The simulation is directed by the `main.f90` file.
Two files are required: a forcing file with meteorological inputs and a parameter file with the numerical, optical, photosynthesis, soil, root, stem and mesh parameter values. The required forcing inputs are:
* DOS (Day of Simulation): the simulation day.
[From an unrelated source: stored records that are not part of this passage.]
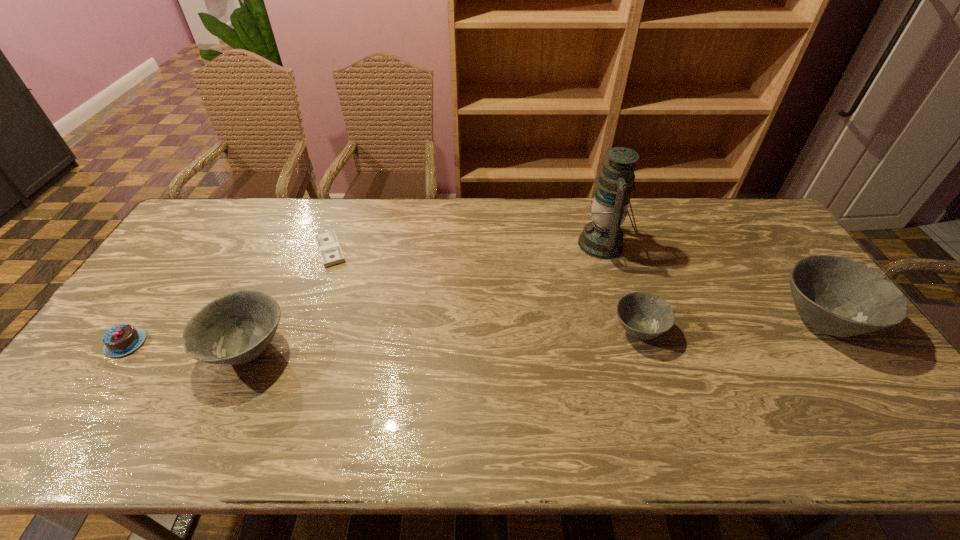 Please point a location where one more bowl can be added evenly. Please provide its 2D coordinates. Your answer should be formatted as a tuple, i.e. [(x, y)], where the tuple contains the x and y coordinates of a point satisfying the conditions above.

[(447, 340)] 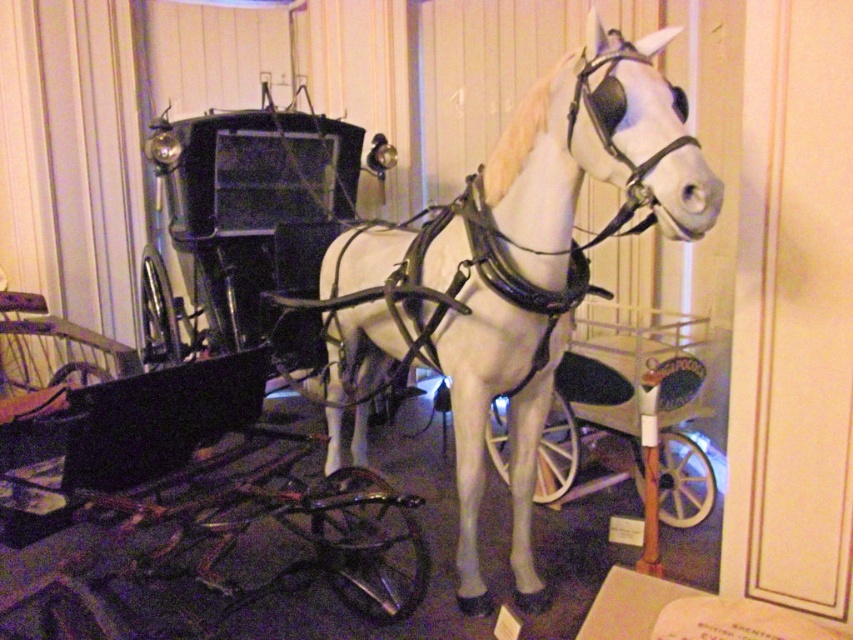 Question: Which object appears farthest from the camera in this image?

Choices:
 (A) white glossy horse at center
 (B) metallic silver cart at center

Answer: (B)

Question: Considering the relative positions of white glossy horse at center and metallic silver cart at center in the image provided, where is white glossy horse at center located with respect to metallic silver cart at center?

Choices:
 (A) left
 (B) right

Answer: (A)

Question: Is white glossy horse at center below metallic silver cart at center?

Choices:
 (A) yes
 (B) no

Answer: (B)

Question: Can you confirm if white glossy horse at center is positioned to the right of metallic silver cart at center?

Choices:
 (A) no
 (B) yes

Answer: (A)

Question: Which object appears closest to the camera in this image?

Choices:
 (A) metallic silver cart at center
 (B) white glossy horse at center

Answer: (B)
Should start at 1
* SW_in (Incoming short wave radiation, W/m2)
* Ta (air temperature, °C)
* Ca (atmospheric CO2 concentration, ppmv = mu mol/mol)
* u (wind speed, m/s)
* SolAng (the zenith solar angle, rad)
* Pa (atmospheric pressure, hPa)
* rain (incoming rain, mm)
**The forcing file should be in csv format**
## how to use
* **step 0**: be sure that the LAPACK and the NETCDF fortran libraries are installed and that the paths to the librairies are correctly set in the `Makefile` (`src/` subdirectory)
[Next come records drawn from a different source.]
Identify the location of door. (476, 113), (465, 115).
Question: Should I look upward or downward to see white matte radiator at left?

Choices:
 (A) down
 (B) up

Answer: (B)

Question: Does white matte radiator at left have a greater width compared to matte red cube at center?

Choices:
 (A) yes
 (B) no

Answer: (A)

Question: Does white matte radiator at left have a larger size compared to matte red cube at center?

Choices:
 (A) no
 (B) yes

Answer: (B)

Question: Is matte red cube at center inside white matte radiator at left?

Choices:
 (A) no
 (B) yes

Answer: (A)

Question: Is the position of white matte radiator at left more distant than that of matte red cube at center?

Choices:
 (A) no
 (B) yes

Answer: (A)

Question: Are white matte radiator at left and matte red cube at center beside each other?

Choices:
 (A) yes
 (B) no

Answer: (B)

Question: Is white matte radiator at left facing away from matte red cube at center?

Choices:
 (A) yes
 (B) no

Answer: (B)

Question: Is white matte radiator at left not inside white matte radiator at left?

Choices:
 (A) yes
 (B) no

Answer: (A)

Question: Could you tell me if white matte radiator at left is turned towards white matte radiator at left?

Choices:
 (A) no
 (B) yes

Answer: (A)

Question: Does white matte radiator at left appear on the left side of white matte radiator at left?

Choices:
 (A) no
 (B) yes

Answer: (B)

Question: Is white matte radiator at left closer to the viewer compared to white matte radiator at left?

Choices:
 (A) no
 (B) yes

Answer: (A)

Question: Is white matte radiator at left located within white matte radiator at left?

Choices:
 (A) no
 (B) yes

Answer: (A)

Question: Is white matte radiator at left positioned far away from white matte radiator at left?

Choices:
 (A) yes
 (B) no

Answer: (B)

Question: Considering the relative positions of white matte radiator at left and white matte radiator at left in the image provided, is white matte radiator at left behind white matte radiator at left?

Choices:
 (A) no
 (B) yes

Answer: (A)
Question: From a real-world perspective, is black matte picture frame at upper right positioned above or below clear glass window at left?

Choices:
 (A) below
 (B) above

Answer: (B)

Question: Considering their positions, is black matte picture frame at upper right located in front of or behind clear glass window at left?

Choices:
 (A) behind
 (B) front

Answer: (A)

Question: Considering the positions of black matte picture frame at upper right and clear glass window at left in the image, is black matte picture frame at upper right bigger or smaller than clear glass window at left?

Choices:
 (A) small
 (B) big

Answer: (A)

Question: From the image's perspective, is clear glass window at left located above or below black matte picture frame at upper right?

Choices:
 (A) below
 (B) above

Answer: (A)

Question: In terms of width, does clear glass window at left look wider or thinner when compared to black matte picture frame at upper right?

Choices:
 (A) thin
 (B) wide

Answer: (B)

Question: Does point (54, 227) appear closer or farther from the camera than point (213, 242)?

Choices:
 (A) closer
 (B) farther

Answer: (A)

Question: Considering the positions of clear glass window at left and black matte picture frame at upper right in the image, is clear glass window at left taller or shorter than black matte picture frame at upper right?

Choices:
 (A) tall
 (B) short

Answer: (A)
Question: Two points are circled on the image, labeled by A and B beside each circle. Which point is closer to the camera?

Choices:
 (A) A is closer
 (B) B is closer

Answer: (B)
* **step 1**: make sure the `output` folder is created in the `simu/` subdirectory
* **step 2**: in `simu/run_python.py`:
* in the `var_dic` object, turn the variables to be displayed in the final netCDF file to `True`. **Make sure that there is at least as much variables already activated in the `.nml` file as you wish to activate. If it is not the case, you should add empty variables (`''`) in the `.nml` file**
* in the `plot_dic` object, turn the name of the graphics to be produced to `True`. Each graphic is composed of two or more subgraphics. The required variables used to produce the graphic are indicated in the comments. **Make sure that you have the required variables activated to produce the graph**
* set the correct names for the parameter file and the forcing file
* set the desired simulation length (in days)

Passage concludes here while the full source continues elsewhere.